I find the prohibition on twin engines less agreeable particularly as this general sort of aircraft will usually be able to stay airborne on half the power needed to fly at 2.5 times stall speed -- and the unreliability of engines is probably one of the primary sources of failure . Twin engine designs like the Lazair and Cri Cri would seem to be ruled out categorically despite being benign by design ( surely the usual clause "unless a compensating feature can be shown to provide an equal or better level of safety" could be inserted to maintain the spirit of the law --unless it is but buried in the unabridged version of the rules ) Push pull centreline twins do have the issue of KNOWING that an engine has failed if it is the rear one but Rutan has shown that even that is no problem with the Defiant and even fixed pitch props and would be easier to arrange with a higher span -- the Starship configuration is another way to get a minimum assymetry with power loss on one side that would be 'ruled' out . Besides the safety issues there are other considerations for MULTI engine layouts using smaller and cheaper engines or electric motors -- the odds of losing a given fraction of power are less with more motors provided the thrust moments are low (didn't the electric CriCri have four electric motors -two in each pod with push pull props ? )

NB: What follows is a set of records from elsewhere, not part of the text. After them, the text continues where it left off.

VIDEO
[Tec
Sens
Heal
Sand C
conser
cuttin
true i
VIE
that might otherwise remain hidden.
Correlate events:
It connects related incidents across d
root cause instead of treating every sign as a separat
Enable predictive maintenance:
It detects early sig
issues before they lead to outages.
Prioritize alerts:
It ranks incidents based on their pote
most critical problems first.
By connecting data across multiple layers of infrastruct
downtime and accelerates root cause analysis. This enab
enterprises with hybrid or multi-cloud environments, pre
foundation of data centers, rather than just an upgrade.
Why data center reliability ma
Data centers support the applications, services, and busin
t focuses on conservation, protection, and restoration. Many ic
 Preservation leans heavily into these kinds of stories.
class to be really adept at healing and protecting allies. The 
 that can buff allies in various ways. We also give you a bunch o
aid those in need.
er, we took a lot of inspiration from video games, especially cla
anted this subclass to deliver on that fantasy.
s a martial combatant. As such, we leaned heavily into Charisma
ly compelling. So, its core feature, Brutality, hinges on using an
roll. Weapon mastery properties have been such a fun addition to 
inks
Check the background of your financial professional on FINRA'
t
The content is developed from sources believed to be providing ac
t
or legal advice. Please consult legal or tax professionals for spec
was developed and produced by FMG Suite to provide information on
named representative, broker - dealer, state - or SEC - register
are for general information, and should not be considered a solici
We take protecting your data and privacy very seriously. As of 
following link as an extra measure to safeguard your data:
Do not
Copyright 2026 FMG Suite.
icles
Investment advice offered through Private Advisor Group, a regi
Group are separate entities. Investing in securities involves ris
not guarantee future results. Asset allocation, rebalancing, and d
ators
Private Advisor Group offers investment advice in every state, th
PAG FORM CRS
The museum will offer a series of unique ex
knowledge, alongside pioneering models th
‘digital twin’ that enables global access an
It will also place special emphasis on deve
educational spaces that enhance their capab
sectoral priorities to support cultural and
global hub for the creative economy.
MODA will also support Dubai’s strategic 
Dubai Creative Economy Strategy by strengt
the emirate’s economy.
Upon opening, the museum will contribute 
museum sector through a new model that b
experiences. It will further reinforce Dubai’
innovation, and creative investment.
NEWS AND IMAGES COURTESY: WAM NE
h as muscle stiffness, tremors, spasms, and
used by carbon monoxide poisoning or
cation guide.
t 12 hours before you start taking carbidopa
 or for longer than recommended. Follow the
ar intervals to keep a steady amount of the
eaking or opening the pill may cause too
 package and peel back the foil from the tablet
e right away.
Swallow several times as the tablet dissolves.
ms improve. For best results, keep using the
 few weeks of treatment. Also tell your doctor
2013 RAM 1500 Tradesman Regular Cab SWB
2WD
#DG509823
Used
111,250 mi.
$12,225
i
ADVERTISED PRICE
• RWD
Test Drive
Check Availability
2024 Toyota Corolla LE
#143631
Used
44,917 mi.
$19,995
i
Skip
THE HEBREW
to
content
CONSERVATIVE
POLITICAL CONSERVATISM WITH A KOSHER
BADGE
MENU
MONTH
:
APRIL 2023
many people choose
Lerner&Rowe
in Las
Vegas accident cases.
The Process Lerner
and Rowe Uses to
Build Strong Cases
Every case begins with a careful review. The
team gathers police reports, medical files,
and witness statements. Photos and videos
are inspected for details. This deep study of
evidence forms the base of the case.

I am against any sort of arbitrary restrictions in general and my interest is in getting past the 'critical mass' threshold for mass use of flying vehicles --as you all know .. in that respect the LSA rules are cited as being responsible for the Terrafugia roadable and several others in the pipeline --how the rules influence the real world safety of these aircraft will impact on the future of that whole class of aircraft as well.

I would like to see the elimination of the "No Fly zone' that presently exists where just about everybody lives and goes about their daily affairs --suburbia and the places where cars are accepted to operate on an 'acceptable risk' basis . (but were once just as restricted or even banned for similar unfounded fears --the "red flag act ' or " locomotives on highways act of 1861 " in england that was only lifted in 1896 --after an MP defied the law by driving a horseless carriage into the grounds of Parliament --shock horror, WITHOUT a man in front waving a red flag . Today it seems quaint or almost incredible that such groundless restrictions were enforced but they indeed were for 35 years . I would suggest that the restrictions on use of the airspace around towns and cities is just as unfounded given the current level of electronic aids,reliability of power and the possibility to create sufficient landing and take off places without any hazard or ill effects to those nearby . LSA could function as a means to further the goal of real everyday flying machines being as close as your own driveway and only a fw hundred yards to come and go by air (that the LSA rules have prompted the first roadable vehicle for a long time is perhaps significant . Finding a 'thin end of the wedge' was essential to get motor cars on to the roads and the same thing could be found in new rules like LSA for flying cars if they were flexible enough for failsafe power etc -just my take on it anyway.